Liver disease can progress to cirrhosis and liver failure. Complications include increased risk of bleeding, infection, malnutrition, weight loss, decreased cognitive function over time and an increased risk of cancer.

Reinforcing therapies have the potential to save us from conditions of day-to-day survival to ones in which we can hope for a better quality of life. Medical research area of stem cells and regenerative medicine is moving fast, providing hope of life to millions of patients and their families, worldwide.

Treatment of liver options

Although the liver can recover and restore its function, there are no warning signs that it is failing until too late.
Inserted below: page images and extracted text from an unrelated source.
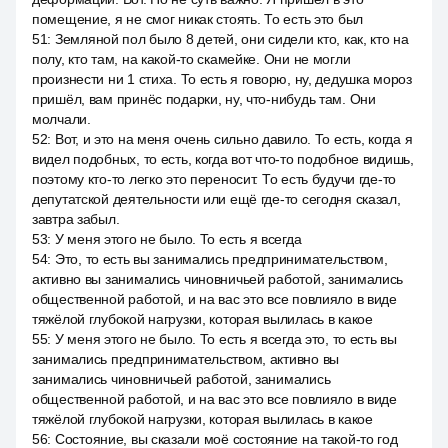
помещение, я не смог никак стоять. То есть это был
51
:
Земляной пол было 8 детей, они сидели кто, как, кто на
полу, кто там, на какой-то скамейке. Они не могли
произнести ни 1 стиха. То есть я говорю, ну, дедушка мороз
пришёл, вам принёс подарки, ну, что-нибудь там. Они
молчали.
52
:
Вот, и это на меня очень сильно давило. То есть, когда я
видел подобных, то есть, когда вот что-то подобное видишь,
поэтому кто-то легко это переносит. То есть будучи где-то
депутатской деятельности или ещё где-то сегодня сказал,
завтра забыл.
53
:
У меня этого не было. То есть я всегда
54
:
Это, то есть вы занимались предпринимательством,
активно вы занимались чиновничьей работой, занимались
общественной работой, и на вас это все повлияло в виде
тяжёлой глубокой нагрузки, которая вылилась в какое
55
:
У меня этого не было. То есть я всегда это, то есть вы
занимались предпринимательством, активно вы
занимались чиновничьей работой, занимались
общественной работой, и на вас это все повлияло в виде
тяжёлой глубокой нагрузки, которая вылилась в какое
56
:
Состояние, вы сказали моё состояние на такой-то год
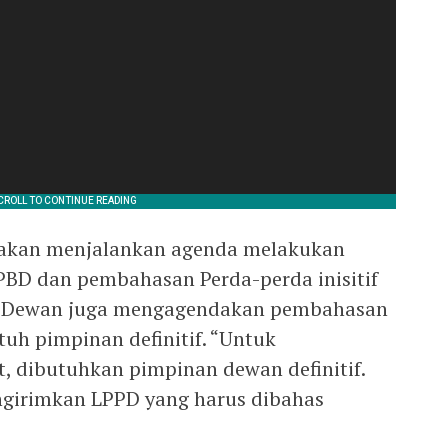
n akan menjalankan agenda melakukan
D dan pembahasan Perda-perda inisitif
hak Dewan juga mengagendakan pembahasan
uh pimpinan definitif. “Untuk
, dibutuhkan pimpinan dewan definitif.
ngirimkan LPPD yang harus dibahas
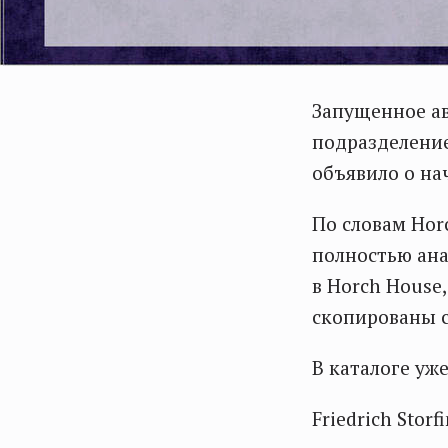
Запущенное ав
подразделение
объявило о на
По словам Hor
полностью ана
в Horch House
скопированы с
В каталоге уж
Friedrich Storf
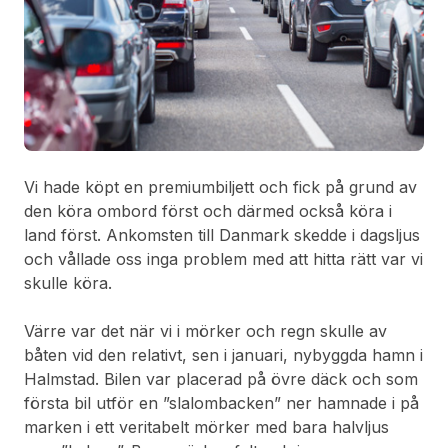
Vi hade köpt en premiumbiljett och fick på grund av
den köra ombord först och därmed också köra i
land först. Ankomsten till Danmark skedde i dagsljus
och vållade oss inga problem med att hitta rätt var vi
skulle köra.
Värre var det när vi i mörker och regn skulle av
båten vid den relativt, sen i januari, nybyggda hamn i
Halmstad. Bilen var placerad på övre däck och som
första bil utför en ”slalombacken” ner hamnade i på
marken i ett veritabelt mörker med bara halvljus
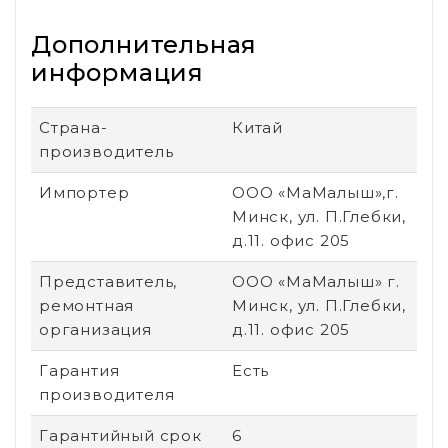
Дополнительная
информация
Страна-
Китай
производитель
Импортер
ООО «МаМалыш»,г.
Минск, ул. П.Глебки,
д.11. офис 205
Представитель,
ООО «МаМалыш» г.
ремонтная
Минск, ул. П.Глебки,
организация
д.11. офис 205
Гарантия
Есть
производителя
Гарантийный срок
6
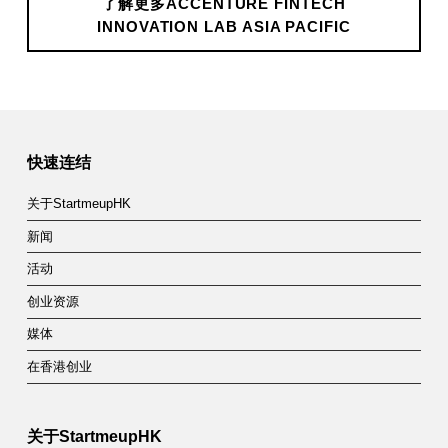
了解更多ACCENTURE FINTECH
e
INNOVATION LAB ASIA PACIFIC
F
i
Skip back to main navigation
n
T
快速连结
e
关于StartmeupHK
c
新闻
h
活动
I
创业资源
媒体
n
在香港创业
n
o
关于StartmeupHK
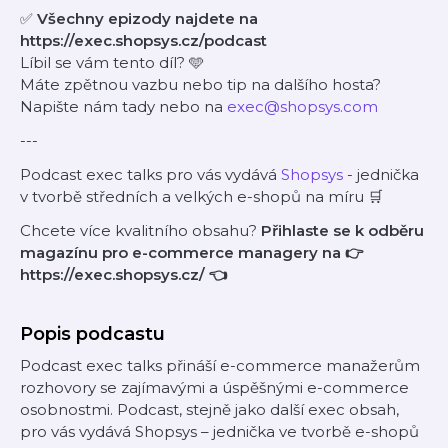
✅
Všechny epizody najdete na
https://exec.shopsys.cz/podcast
Líbil se vám tento díl? 🩵
Máte zpětnou vazbu nebo tip na dalšího hosta?
Napište nám tady nebo na
exec@shopsys.com
---
Podcast exec talks pro vás vydává
Shopsys
- jednička
v tvorbě středních a velkých e-shopů na míru 🛒
Chcete více kvalitního obsahu?
Přihlaste se k odběru
magazínu pro e-commerce managery na 👉
https://exec.shopsys.cz/
👈
Popis podcastu
Podcast exec talks přináší e-commerce manažerům
rozhovory se zajímavými a úspěšnými e-commerce
osobnostmi. Podcast, stejně jako další exec obsah,
pro vás vydává Shopsys – jednička ve tvorbě e-shopů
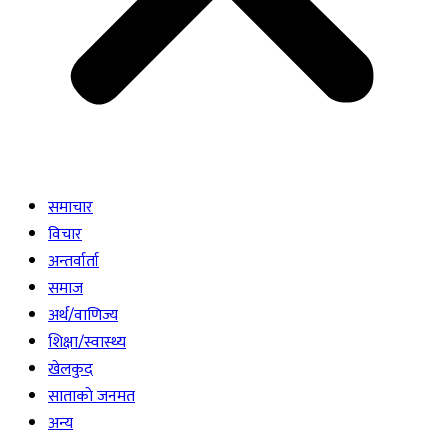
समाचार
विचार
अन्तर्वार्ता
समाज
अर्थ/वाणिज्य
शिक्षा/स्वास्थ्य
खेलकुद
साताकाे जनमत
अन्य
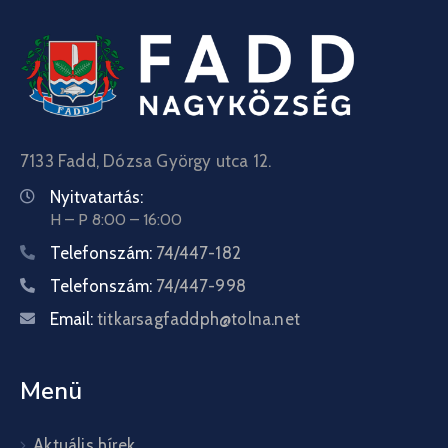
7133 Fadd, Dózsa György utca 12.
Nyitvatartás:
H – P 8:00 – 16:00
Telefonszám:
74/447-182
Telefonszám:
74/447-998
Email:
titkarsagfaddph@tolna.net
Menü
Aktuális hírek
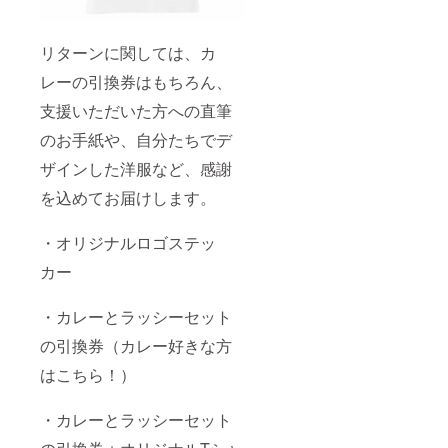
リターンに関しては、カ
レーの引換券はもちろん、
支援いただいた方への直筆
のお手紙や、自分たちでデ
ザインした洋服など、感謝
を込めてお届けします。
・オリジナルロゴステッ
カー
・カレーとラッシーセット
の引換券（カレー好きな方
はこちら！）
・カレーとラッシーセット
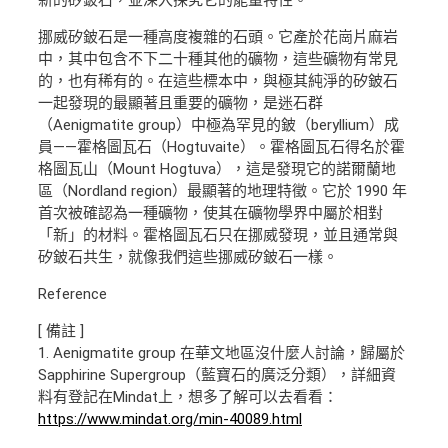
新的矽鈹石，並深入探究它的能量特性。
挪威矽鈹石是一種高度複雜的石頭。它產於花崗片麻岩
中，其中包含不下二十種其他的礦物，這些礦物有常見
的，也有稀有的。在這些標本中，與極其純淨的矽鈹石
一起發現的最顯著且重要的礦物，是迷石群
（Aenigmatite group）中極為罕見的鈹（beryllium）成
員——霍格圖瓦石（Hogtuvaite）。霍格圖瓦石得名於霍
格圖瓦山（Mount Hogtuva），這是發現它的諾爾蘭地
區（Nordland region）最顯著的地理特徵。它於 1990 年
首次被確認為一種礦物，使其在礦物學界中屬於相對
「新」的材料。霍格圖瓦石只在挪威發現，並且通常與
矽鈹石共生，就像我們這些挪威矽鈹石一樣。
Reference
[ 備註 ]
1. Aenigmatite group 在華文地區沒什麼人討論，歸屬於
Sapphirine Supergroup（藍寶石的廣泛分類），詳細資
料有登記在Mindat上，想多了解可以去看看：
https://www.mindat.org/min-40089.html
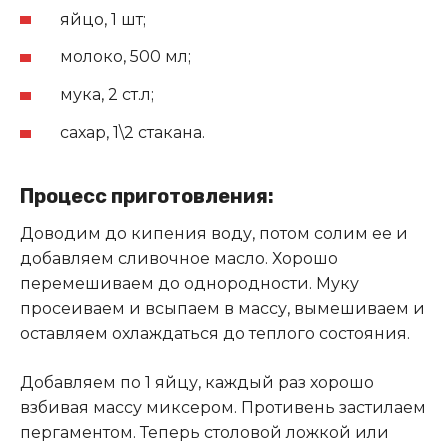
яйцо, 1 шт;
молоко, 500 мл;
мука, 2 ст.л;
сахар, 1\2 стакана.
Процесс приготовления:
Доводим до кипения воду, потом солим ее и
добавляем сливочное масло. Хорошо
перемешиваем до однородности. Муку
просеиваем и всыпаем в массу, вымешиваем и
оставляем охлаждаться до теплого состояния.
Добавляем по 1 яйцу, каждый раз хорошо
взбивая массу миксером. Противень застилаем
пергаментом. Теперь столовой ложкой или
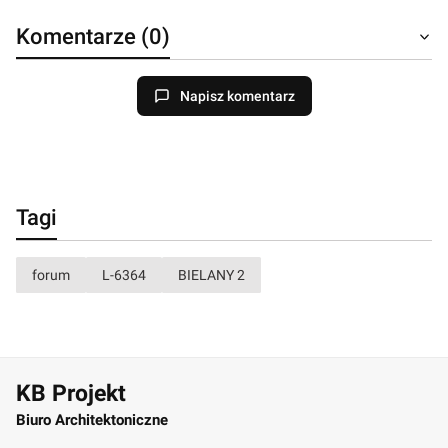
Komentarze (0)
Napisz komentarz
Tagi
forum
L-6364
BIELANY 2
KB Projekt
Biuro Architektoniczne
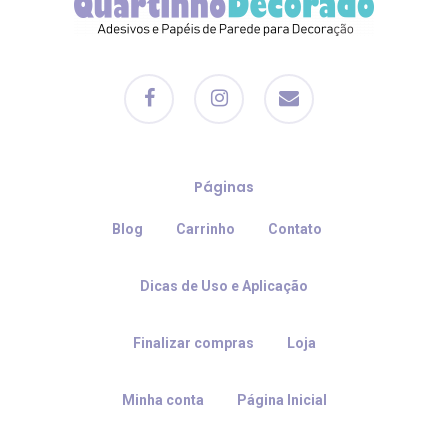
facebook
instagram
email
Páginas
Blog
Carrinho
Contato
Dicas de Uso e Aplicação
Finalizar compras
Loja
Minha conta
Página Inicial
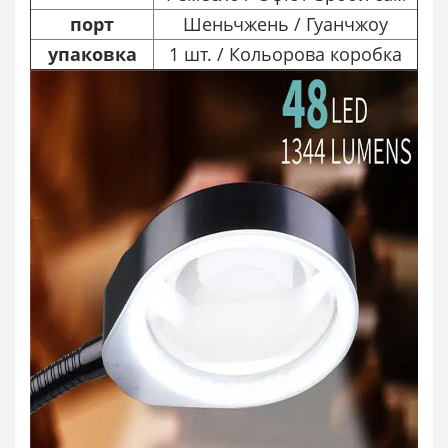
порт
Шеньчжень / Гуанчжоу
упаковка
1 шт. / Кольорова коробка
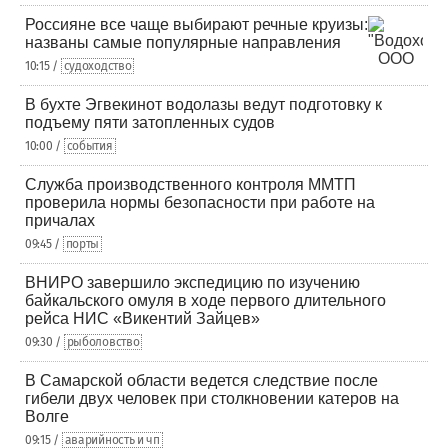
Россияне все чаще выбирают речные круизы:
названы самые популярные направления
10:15 /
судоходство
В бухте Эгвекинот водолазы ведут подготовку к
подъему пяти затопленных судов
10:00 /
события
Служба производственного контроля ММТП
проверила нормы безопасности при работе на
причалах
09:45 /
порты
ВНИРО завершило экспедицию по изучению
байкальского омуля в ходе первого длительного
рейса НИС «Викентий Зайцев»
09:30 /
рыболовство
В Самарской области ведется следствие после
гибели двух человек при столкновении катеров на
Волге
09:15 /
аварийность и чп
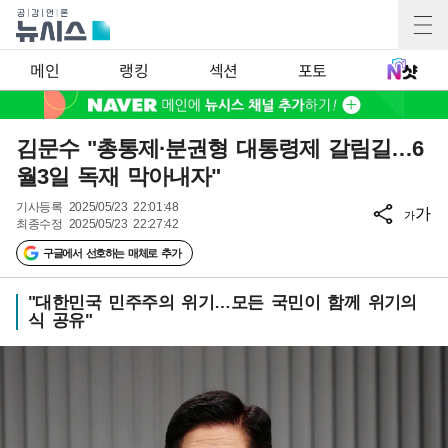
메인
랭킹
섹션
포토
김문수 "총통제·분권형 대통령제 갈림길…6
월3일 독재 막아내자"
기사등록
2025/05/23 22:01:48
가
가
최종수정
2025/05/23 22:27:42
구글에서 선호하는 매체로 추가
"대한민국 민주주의 위기…모든 국민이 함께 위기의
식 공유"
Once the chronic liver disease or the final stage or liver failure, is reached, there are fewer options. There is no “liver dialysis” that can rehabilitate liver function yet.

Until now, transplantation was the only effective treatment for liver failure, but it has many drawbacks, including the risk of rejection, risks associated with surgery, and donor shortage. Many people die from end-stage liver disease waiting for a donor organ.

Many patients with acute liver failure have received hepatocyte transplants from cadaveric donors, with some improvement in liver function, but the effects were short lived with no overall survival benefit. The major challenges with this approach was shortage of cadaveric donors and immune suppression of patients which is the same as for whole organ transplants.

How can Stpost111em Cell Therapy help in the treatment of liver diseases?

Today, autologous adipose tissue stem cells are the major type of stem cells that have been used clinically for treating liver disease. The big advantage with using these cells is that because they come from the patient, there is no risk of rejection when they are transplanted back. The stem cells are transdifferentiating into hepatocytes as well as producing soluble factors that promote regeneration and repair with the possibility that the stem cells may be fusing with resident hepatocytes to direct their regeneration.